Organizers of the Consumer Electronics Show reported the official, audit-verified attendance for the 2009 CES on Thursday and the results weren’t pretty.
Attendance was 113,085, down 20% from a year earlier because of the global recession, for the Jan. 8-11 show in Las Vegas. That’s the smallest attendance for the annual show since 2002, when 99,961 attended after the Sept. 11, 2001, terrorist attacks.
Despite the smaller attendance, CES is still the world’s largest annual tradeshow for consumer technology and the largest tradeshow of any kind in the U.S.
The number of exhibitors at the show dipped 10% to 2,700. The exhibit space was 8% smaller at 1.7 million net square feet.
One area where the CES grew was in media attendance. The show’s organizer, the Consumer Electronics Association, says “more than 4,500” journalists were at the 2009 show. That’s up from the “4,000 plus” reported for the 2008 show.
The 2010 International CES is scheduled for Jan. 7-10 in Las Vegas.
In previous years, CES had to compete for media attention with Macworld in San Francisco. Not so in 2010.
Faced with putting on its first Macworld without Apple’s participation, show organizer IDG delayed the tradeshow a month to Feb. 9-13. (It was originally scheduled for Jan. 4-8, overlapping with CES.)

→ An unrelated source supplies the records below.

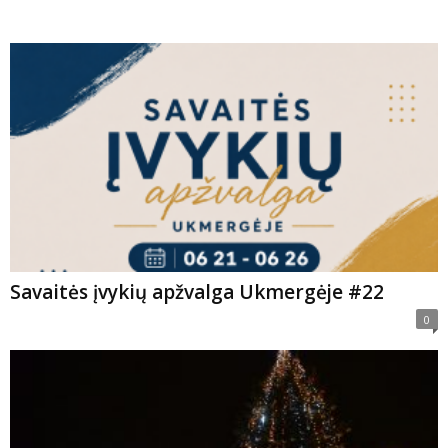
Savaitės įvykių apžvalga Ukmergėje #22
0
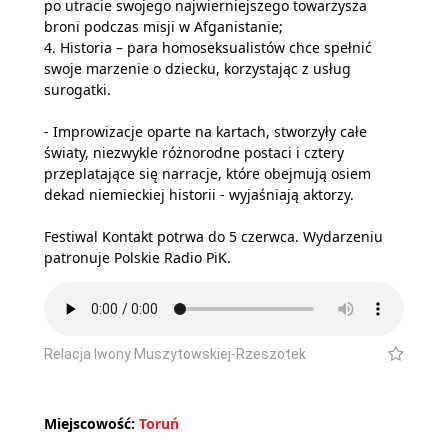
po utracie swojego najwierniejszego towarzysza
broni podczas misji w Afganistanie;
4. Historia – para homoseksualistów chce spełnić
swoje marzenie o dziecku, korzystając z usług
surogatki.
- Improwizacje oparte na kartach, stworzyły całe
światy, niezwykle różnorodne postaci i cztery
przeplatające się narracje, które obejmują osiem
dekad niemieckiej historii - wyjaśniają aktorzy.
Festiwal Kontakt potrwa do 5 czerwca. Wydarzeniu
patronuje Polskie Radio PiK.
Relacja Iwony Muszytowskiej-Rzeszotek
Miejscowość:
Toruń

Looking to put the hurt on Macworld, CES is planning a new pavilion devoted to Apple products at the 2010 show.
Announced shortly after this year’s show, the iLounge Pavilion was originally floored with 4,000 net square feet of exhibit space. When that sold out quickly, organizers increased the space to 18,000 square feet within a couple of weeks.
Just last week, the CEA announced that the iLounge Pavilion was expanding to 25,000 square feet. The iLounge Pavilion will feature accessories and applications for Apple’s iPod, iPhone and Macintosh computers.